■ **What you are asked to do**: Every entry, start to finish, should be printed verbatim without pictures.

■ **Data provided**:
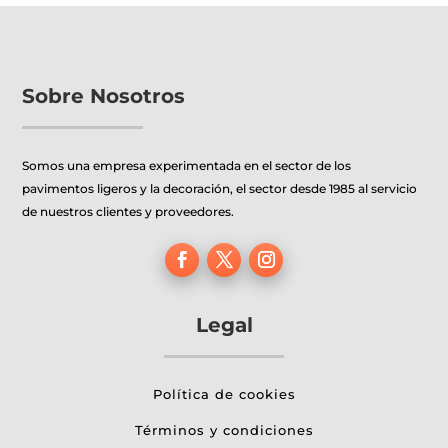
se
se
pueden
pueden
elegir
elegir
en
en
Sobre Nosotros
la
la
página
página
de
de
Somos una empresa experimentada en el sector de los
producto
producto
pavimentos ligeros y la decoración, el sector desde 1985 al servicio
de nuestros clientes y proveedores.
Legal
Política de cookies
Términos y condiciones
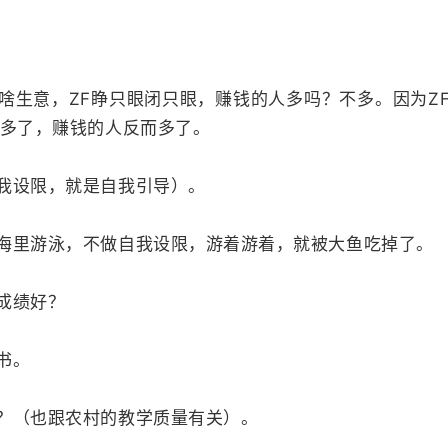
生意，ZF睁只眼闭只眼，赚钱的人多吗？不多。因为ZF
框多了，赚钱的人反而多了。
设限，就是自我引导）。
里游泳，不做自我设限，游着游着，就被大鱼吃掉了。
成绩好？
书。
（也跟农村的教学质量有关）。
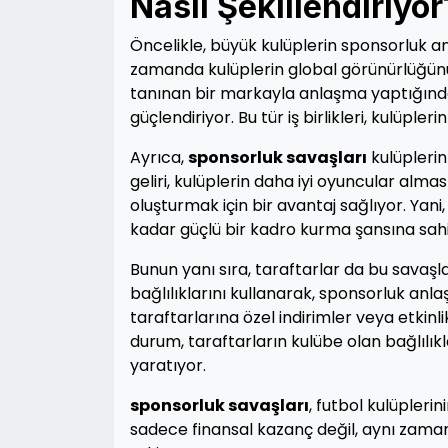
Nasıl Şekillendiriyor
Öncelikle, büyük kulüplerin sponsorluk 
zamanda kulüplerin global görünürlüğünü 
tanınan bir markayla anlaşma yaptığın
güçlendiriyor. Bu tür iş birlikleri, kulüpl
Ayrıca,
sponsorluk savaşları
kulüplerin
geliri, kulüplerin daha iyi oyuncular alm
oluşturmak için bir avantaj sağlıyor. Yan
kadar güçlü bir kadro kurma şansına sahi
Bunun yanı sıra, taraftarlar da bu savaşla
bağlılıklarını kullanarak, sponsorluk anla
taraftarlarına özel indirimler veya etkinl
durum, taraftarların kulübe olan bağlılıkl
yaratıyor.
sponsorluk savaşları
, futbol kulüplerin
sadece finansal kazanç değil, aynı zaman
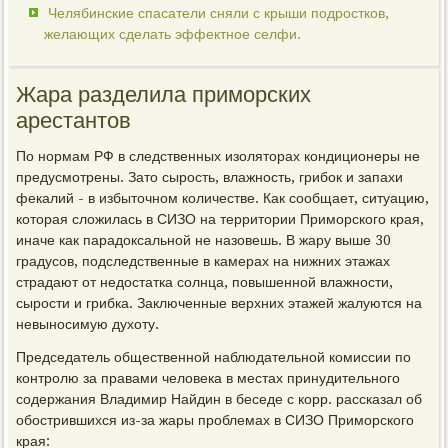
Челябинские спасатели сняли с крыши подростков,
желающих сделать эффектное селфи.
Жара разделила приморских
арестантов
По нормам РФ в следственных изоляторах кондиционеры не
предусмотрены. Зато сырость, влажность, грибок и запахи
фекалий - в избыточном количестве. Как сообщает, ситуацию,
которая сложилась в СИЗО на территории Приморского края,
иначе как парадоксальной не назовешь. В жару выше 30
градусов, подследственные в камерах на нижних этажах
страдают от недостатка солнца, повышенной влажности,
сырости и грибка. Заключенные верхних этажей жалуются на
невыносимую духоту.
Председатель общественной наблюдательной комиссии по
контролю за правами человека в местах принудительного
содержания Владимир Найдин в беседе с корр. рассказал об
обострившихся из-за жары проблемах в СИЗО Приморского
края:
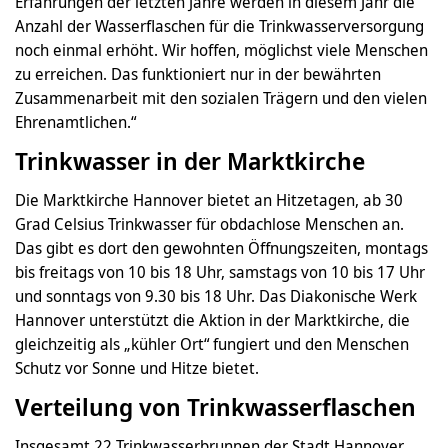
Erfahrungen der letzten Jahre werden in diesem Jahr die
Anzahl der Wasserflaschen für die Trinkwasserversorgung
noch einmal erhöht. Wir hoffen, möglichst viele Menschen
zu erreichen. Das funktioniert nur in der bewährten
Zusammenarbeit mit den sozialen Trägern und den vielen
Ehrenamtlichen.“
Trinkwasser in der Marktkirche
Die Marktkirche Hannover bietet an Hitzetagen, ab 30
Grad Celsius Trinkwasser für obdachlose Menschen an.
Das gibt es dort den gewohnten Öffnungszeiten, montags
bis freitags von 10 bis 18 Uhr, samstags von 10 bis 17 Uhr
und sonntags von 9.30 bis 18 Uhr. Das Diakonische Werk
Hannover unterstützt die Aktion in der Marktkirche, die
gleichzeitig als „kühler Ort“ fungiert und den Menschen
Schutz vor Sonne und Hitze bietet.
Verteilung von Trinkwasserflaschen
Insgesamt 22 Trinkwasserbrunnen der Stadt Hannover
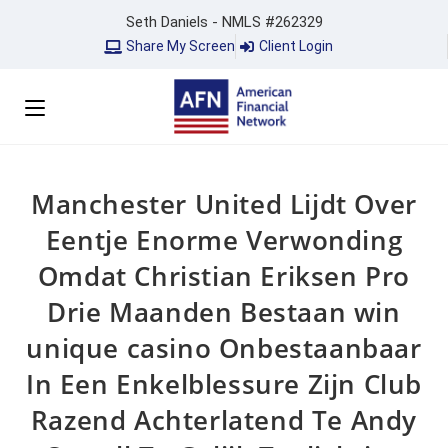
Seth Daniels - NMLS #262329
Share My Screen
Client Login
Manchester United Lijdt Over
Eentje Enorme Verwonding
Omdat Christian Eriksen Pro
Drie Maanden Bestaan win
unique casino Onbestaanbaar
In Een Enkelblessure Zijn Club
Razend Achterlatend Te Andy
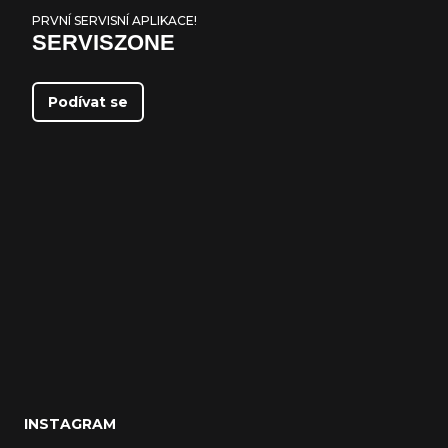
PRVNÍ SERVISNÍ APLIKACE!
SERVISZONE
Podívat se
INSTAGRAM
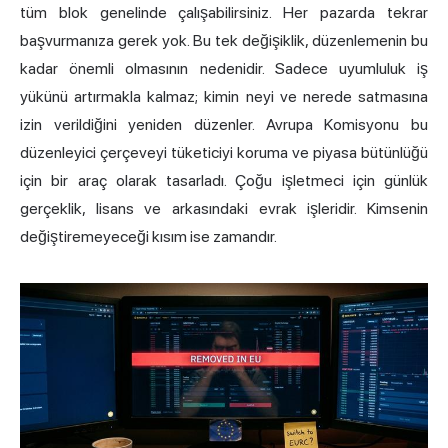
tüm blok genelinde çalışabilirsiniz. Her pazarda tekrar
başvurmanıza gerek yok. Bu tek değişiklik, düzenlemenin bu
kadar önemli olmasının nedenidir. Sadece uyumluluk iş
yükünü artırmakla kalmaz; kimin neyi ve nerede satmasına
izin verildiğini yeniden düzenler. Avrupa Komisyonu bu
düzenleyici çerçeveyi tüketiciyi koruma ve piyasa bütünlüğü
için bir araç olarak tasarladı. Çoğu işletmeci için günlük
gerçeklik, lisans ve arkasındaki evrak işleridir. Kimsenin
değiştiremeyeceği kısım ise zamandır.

■ **Response area**:
se
se
pueden
pueden
elegir
elegir
en
en
Sobre Nosotros
la
la
página
página
de
de
Somos una empresa experimentada en el sector de los
producto
producto
pavimentos ligeros y la decoración, el sector desde 1985 al servicio
de nuestros clientes y proveedores.
Legal
Política de cookies
Términos y condiciones
生意，ZF睁只眼闭只眼，赚钱的人多吗？不多。因为ZF
框多了，赚钱的人反而多了。
设限，就是自我引导）。
里游泳，不做自我设限，游着游着，就被大鱼吃掉了。
成绩好？
书。
（也跟农村的教学质量有关）。
Nasıl Şekillendiriyor
Öncelikle, büyük kulüplerin sponsorluk 
zamanda kulüplerin global görünürlüğünü 
tanınan bir markayla anlaşma yaptığın
güçlendiriyor. Bu tür iş birlikleri, kulüpl
Ayrıca,
sponsorluk savaşları
kulüplerin
geliri, kulüplerin daha iyi oyuncular alm
oluşturmak için bir avantaj sağlıyor. Yan
kadar güçlü bir kadro kurma şansına sahi
Bunun yanı sıra, taraftarlar da bu savaşla
bağlılıklarını kullanarak, sponsorluk anla
taraftarlarına özel indirimler veya etkinl
durum, taraftarların kulübe olan bağlılıkl
yaratıyor.
sponsorluk savaşları
, futbol kulüplerin
sadece finansal kazanç değil, aynı zaman
Челябинские спасатели сняли с крыши подростков,
желающих сделать эффектное селфи.
Жара разделила приморских
арестантов
По нормам РФ в следственных изоляторах кондиционеры не
предусмотрены. Зато сырость, влажность, грибок и запахи
фекалий - в избыточном количестве. Как сообщает, ситуацию,
которая сложилась в СИЗО на территории Приморского края,
иначе как парадоксальной не назовешь. В жару выше 30
градусов, подследственные в камерах на нижних этажах
страдают от недостатка солнца, повышенной влажности,
сырости и грибка. Заключенные верхних этажей жалуются на
невыносимую духоту.
Председатель общественной наблюдательной комиссии по
контролю за правами человека в местах принудительного
содержания Владимир Найдин в беседе с корр. рассказал об
обострившихся из-за жары проблемах в СИЗО Приморского
края:
Erfahrungen der letzten Jahre werden in diesem Jahr die
Anzahl der Wasserflaschen für die Trinkwasserversorgung
noch einmal erhöht. Wir hoffen, möglichst viele Menschen
zu erreichen. Das funktioniert nur in der bewährten
Zusammenarbeit mit den sozialen Trägern und den vielen
Ehrenamtlichen.“
Trinkwasser in der Marktkirche
Die Marktkirche Hannover bietet an Hitzetagen, ab 30
Grad Celsius Trinkwasser für obdachlose Menschen an.
Das gibt es dort den gewohnten Öffnungszeiten, montags
bis freitags von 10 bis 18 Uhr, samstags von 10 bis 17 Uhr
und sonntags von 9.30 bis 18 Uhr. Das Diakonische Werk
Hannover unterstützt die Aktion in der Marktkirche, die
gleichzeitig als „kühler Ort“ fungiert und den Menschen
Schutz vor Sonne und Hitze bietet.
Verteilung von Trinkwasserflaschen
Insgesamt 22 Trinkwasserbrunnen der Stadt Hannover
Seth Daniels - NMLS #262329
Share My Screen
Client Login
Manchester United Lijdt Over
Eentje Enorme Verwonding
Omdat Christian Eriksen Pro
Drie Maanden Bestaan win
unique casino Onbestaanbaar
In Een Enkelblessure Zijn Club
Razend Achterlatend Te Andy
PRVNÍ SERVISNÍ APLIKACE!
SERVISZONE
Podívat se
INSTAGRAM
tüm blok genelinde çalışabilirsiniz. Her pazarda tekrar
başvurmanıza gerek yok. Bu tek değişiklik, düzenlemenin bu
kadar önemli olmasının nedenidir. Sadece uyumluluk iş
yükünü artırmakla kalmaz; kimin neyi ve nerede satmasına
izin verildiğini yeniden düzenler. Avrupa Komisyonu bu
düzenleyici çerçeveyi tüketiciyi koruma ve piyasa bütünlüğü
için bir araç olarak tasarladı. Çoğu işletmeci için günlük
gerçeklik, lisans ve arkasındaki evrak işleridir. Kimsenin
değiştiremeyeceği kısım ise zamandır.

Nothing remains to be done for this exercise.